The image below shows the first half of the Design/Build process I share with my clients.
#3: Ownership of the plans
Consider whether you are selling design services or plans. If you sell plans your clients may see their project as a commodity and may want to use those plans to collect bids from other contractors. Allowing that to happen also definitely increases your design liability. My recommendation is to differentiate your business by selling personalized design services, not plans. Then, only offer design services to prospects who intend to hire your business to complete the project. Plans for permit can then be created and shared with them after they commit to construction.

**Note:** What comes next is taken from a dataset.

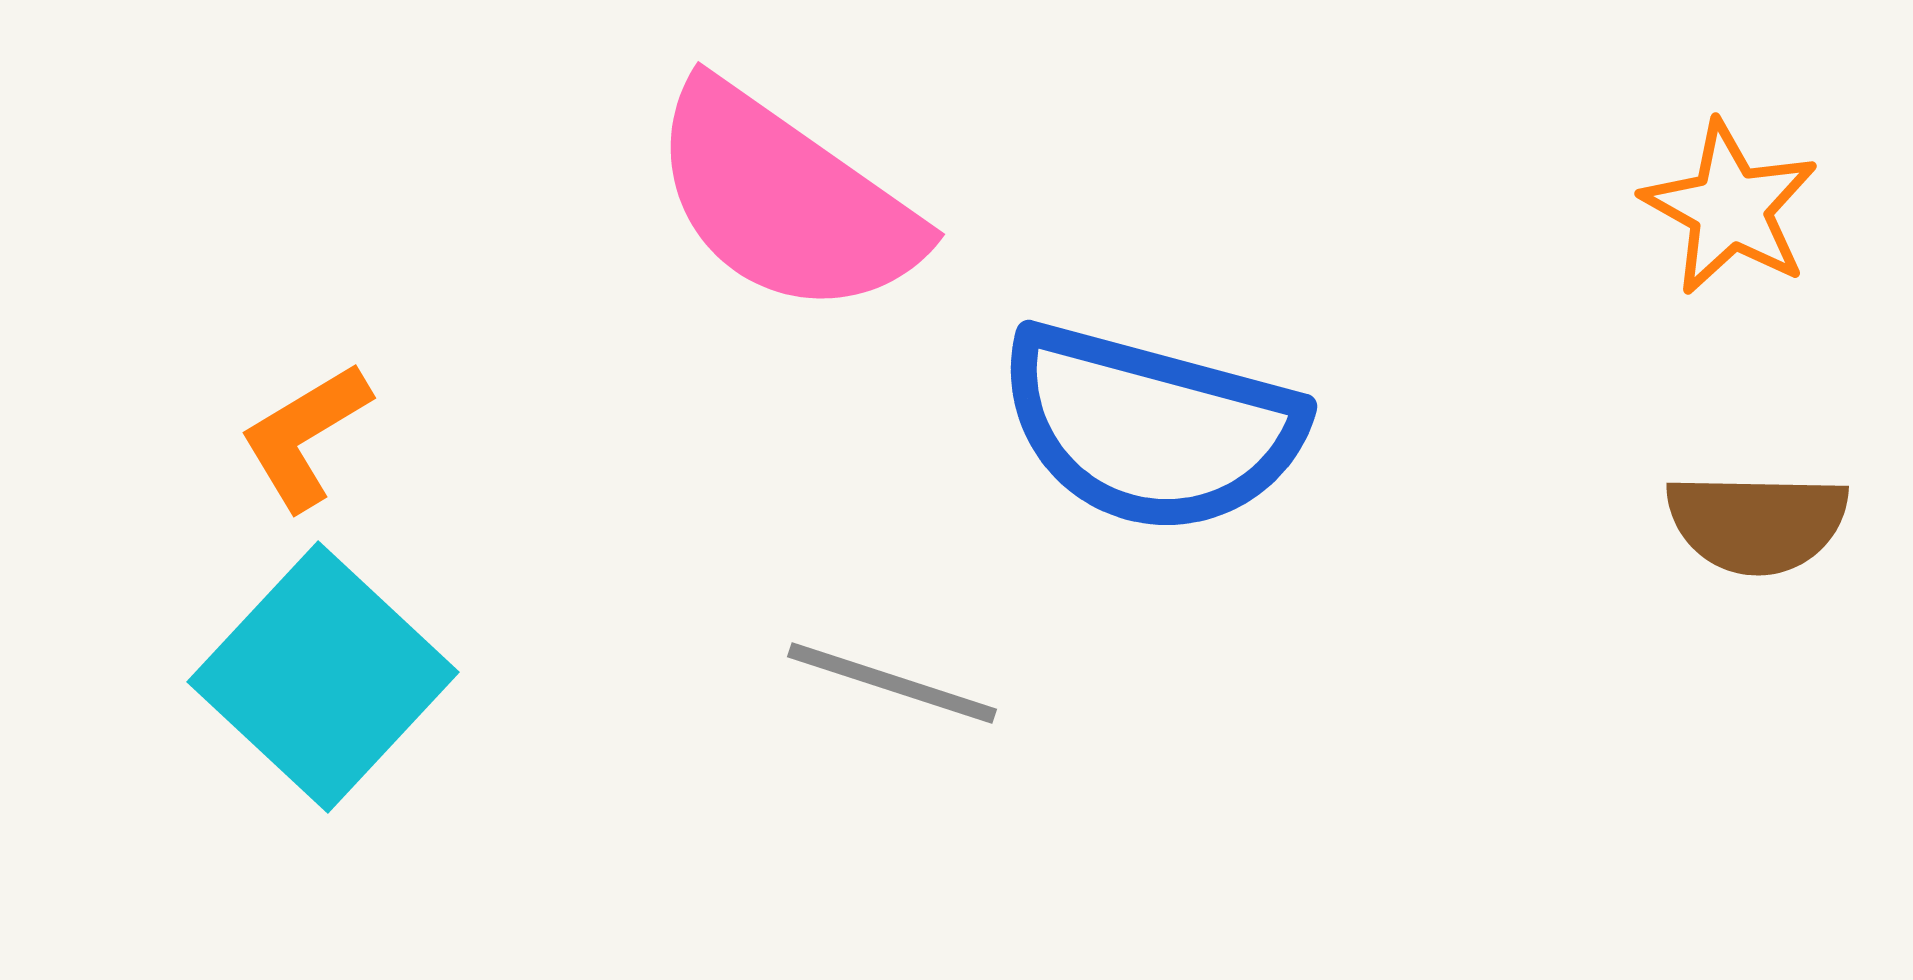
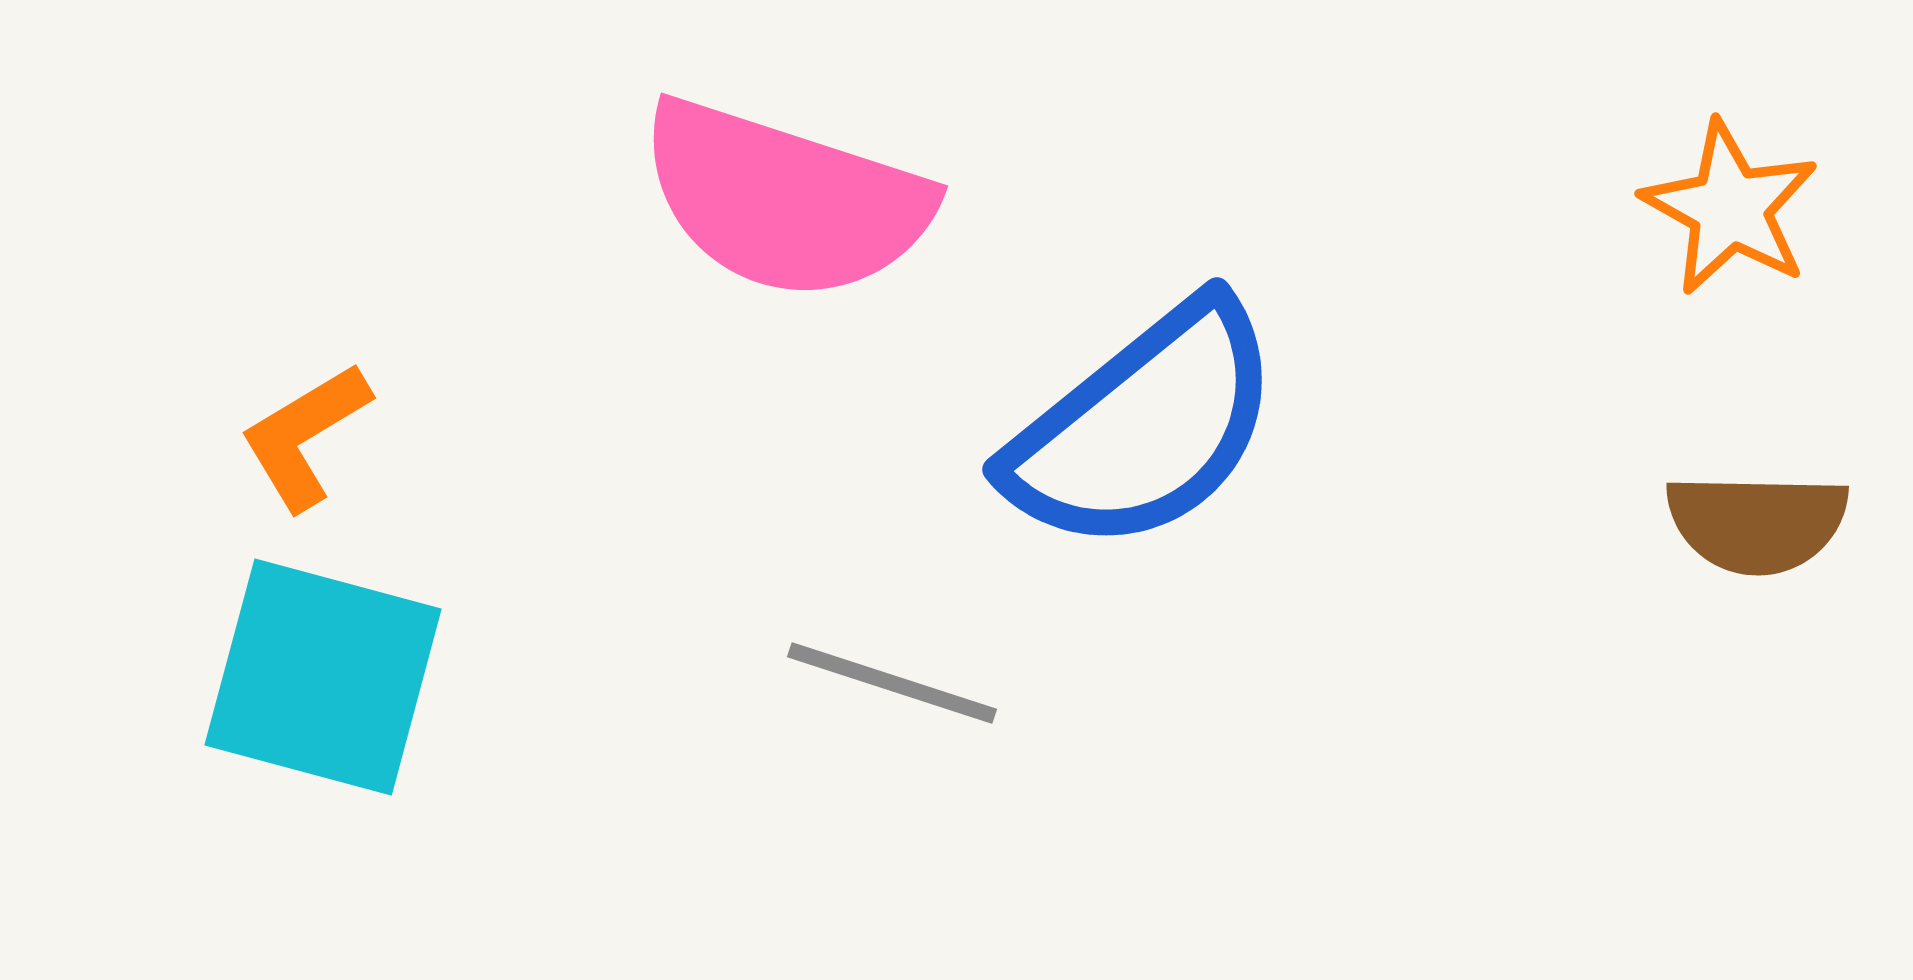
pink semicircle: rotated 17 degrees counterclockwise
blue semicircle: moved 7 px left, 1 px up; rotated 54 degrees counterclockwise
cyan square: rotated 28 degrees counterclockwise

#4: Use a supporting marketing and sales strategy
After thinking through and deciding on the considerations mentioned above the business will need a way to market and sell their offering. The right marketing should help define your offering so prospects can prequalify whether what you offer is right for them, or not. Doing this will help attracted your targeted prospect and save salespeople a lot of time on sales calls. This is because by doing so prospects will only need to clarify and confirm your offering when they request to meet or speak with you, you will no longer need to introduce and explain your offering.
Your web site is a great tool to use for marketing and explaining your design services. And, if the information is on your web site, you can direct prospects to it from the other marketing tactics you use, or when they first call your office to inquire about a project that requires design.